Inspired by Fíona

I vaguely remember Fíona’s appearance,
But I can’t forget the experience I had with her.
We were playmates when we were kids.
She was the youngest sister of my stepmother.
Both of us were born on a Wednesday morning.
And we have the same date of birth.
No other girl had expressed her love for me.
Fíona was the first girl who touched me.

She was more experienced with sensuality than me.
I was a timid boy who wasn’t compatible with her.
She knew so much about boys and romance
For someone who was attending a single-sex school.
I didn’t know anything about girls and love.
It took three years for my step-aunt to give me a turn-on,
But it was too late to start an affair with her.
Although she still loved me, things didn’t work out.

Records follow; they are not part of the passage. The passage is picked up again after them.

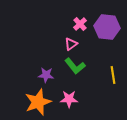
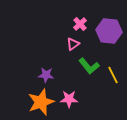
purple hexagon: moved 2 px right, 4 px down
pink triangle: moved 2 px right
green L-shape: moved 14 px right
yellow line: rotated 18 degrees counterclockwise
orange star: moved 3 px right
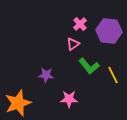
orange star: moved 23 px left, 1 px down
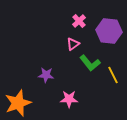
pink cross: moved 1 px left, 3 px up
green L-shape: moved 1 px right, 3 px up
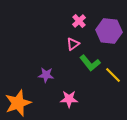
yellow line: rotated 18 degrees counterclockwise
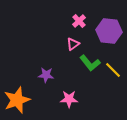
yellow line: moved 5 px up
orange star: moved 1 px left, 3 px up
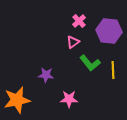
pink triangle: moved 2 px up
yellow line: rotated 42 degrees clockwise
orange star: rotated 8 degrees clockwise
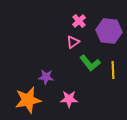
purple star: moved 2 px down
orange star: moved 11 px right
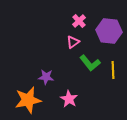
pink star: rotated 30 degrees clockwise
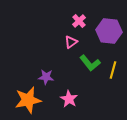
pink triangle: moved 2 px left
yellow line: rotated 18 degrees clockwise
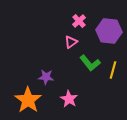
orange star: rotated 24 degrees counterclockwise
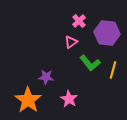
purple hexagon: moved 2 px left, 2 px down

The last time I saw her, we were teenagers.
She was the prettiest girl my eyes had beheld.
I didn’t get the chance to say more than hello to her.
She migrated to Canada and left me behind.
I never laid eyes on Fíona since then,
And I never heard her sweet voice again.
Time has erased her face from my memory,
But the longing for her still remains in my heart.

It’s been many years since I’ve bourn the misery.
I wonder if she’s as beautiful as she was then.
I don’t even know if she’s still alive.
Frankly, I’m not sure I’d love her if I see her now.
But I’m in love with the girl from the past.
How I miss those days with my sweet playmate.
I distinctly remember the way Fíona loved me.
And I blame her mom for destroying our happiness.